We all know that Original Sin did not touch Our Lady. By her unique privilege of the Immaculate Conception, she was, from the first moment of Her existence, free from that sad legacy we all receive from our father Adam, through his corrupt seed. At Mary’s conception, Original Sin was prevented from even touching the newly conceived little girl. But more than that happened — much more. Our Lady was given a superplenitude of grace. So, we can call Her Heart the “Superengraced Heart,” or the “Heart with a Superplenitude of Grace.” These terms are not as verbally graceful as “Immaculate Heart,” so I would never propose them as new titles for the Church to use. I offer them only to articulate more fully the deeper meaning of “Immaculate” as the Church uses it.

An analogy may help to put this in better perspective: Suppose you polish a mirror so that it is spotless. Your mirror is clear, without blemish, streak, stain, or any imperfection whatsoever on its surface. If you look at it with the lights off, you will see… nothing! It is “immaculate,” but dark, not lightsome. Now, supposing you shine a bright light on it. You get the picture, perhaps even literally.

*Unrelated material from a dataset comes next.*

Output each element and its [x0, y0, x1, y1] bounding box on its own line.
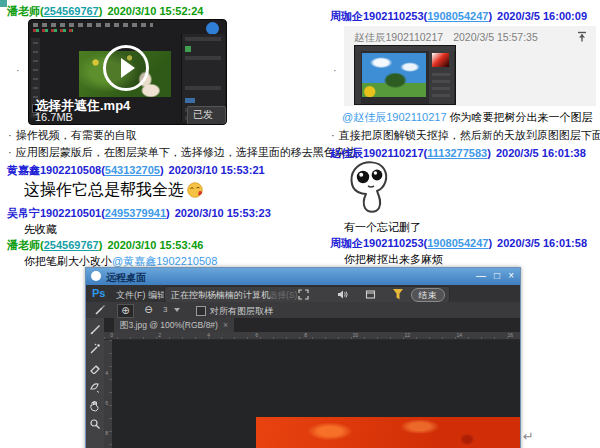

The Heart of Mary is not merely without spot. It is transfused with light. So much so that in the Fatima Revelation, she appeared as “a lady, clothed in white, brighter than the sun, radiating a light more clear and intense than a crystal cup filled with sparkling water, lit by burning sunlight.” Those are the words of Sister Lucy describing the first apparition in May of 1917. This revelation to the children agrees with the public revelation given to the whole Church. In the Apocalypse, the Blessed Virgin is called the “Woman clothed with the Sun.” The Church applies this passage to her in the liturgy in, among other places, the office of Matins for the Blessed Virgin: “And a great sign appeared in heaven: A woman clothed with the sun, and the moon under her feet, and on her head a crown of twelve stars” (Aopc. 12:1).

The radiant light described here is an image of God’s grace and the fulfillment of grace in Heaven, which we call “glory.” “Brightness” or “clarity” is a quality of a glorified body. This dogmatic truth is the origin of the nimbus, or halo, that we see on the saints in Christian art. Mary’s Son showed the glory due to His sacred humanity in the Transfiguration. Similarly, the Blessed Virgin revealed her own glory, first to St. John on Patmos, and much later, to the children of Fatima. She reflects the Glory of the Blessed Trinity as a spotless mirror reflects the light that is shined into it. It should come as no surprise to us, then, that in the Church’s official lexicon of prayer, Jesus id called the “Sun of Justice,” just as Mary is called the “Mirror of Justice.”

But the Blessed Virgin and her Immaculate Heart are not merely icons of lovely lightsomeness for us to admire. All the economy of the Incarnation is “for us men and for our salvation.” Mary is part of the Incarnational economy. Thus, she told Sister Lucy, “My Immaculate Heart will be your refuge and the way that will lead you to God.”

Her heart will be the refuge to protect us from sin, like the “cities of refuge” in the Old Testament, where criminals could flee for sanctuary (Cf. Deut. 19:12).This corresponds to our Lady’s negative aspect of being without sin. However, she is also the “way that will lead [us] to God.” This corresponds to her fullness of Grace, her positive effulgence with divine light.

The Immaculate Heart, the “Superengraced Heart” — if you will — is not only a thing of peerless beauty in itself; it is a safe haven and a sure path for us, the poor banished children of Eve.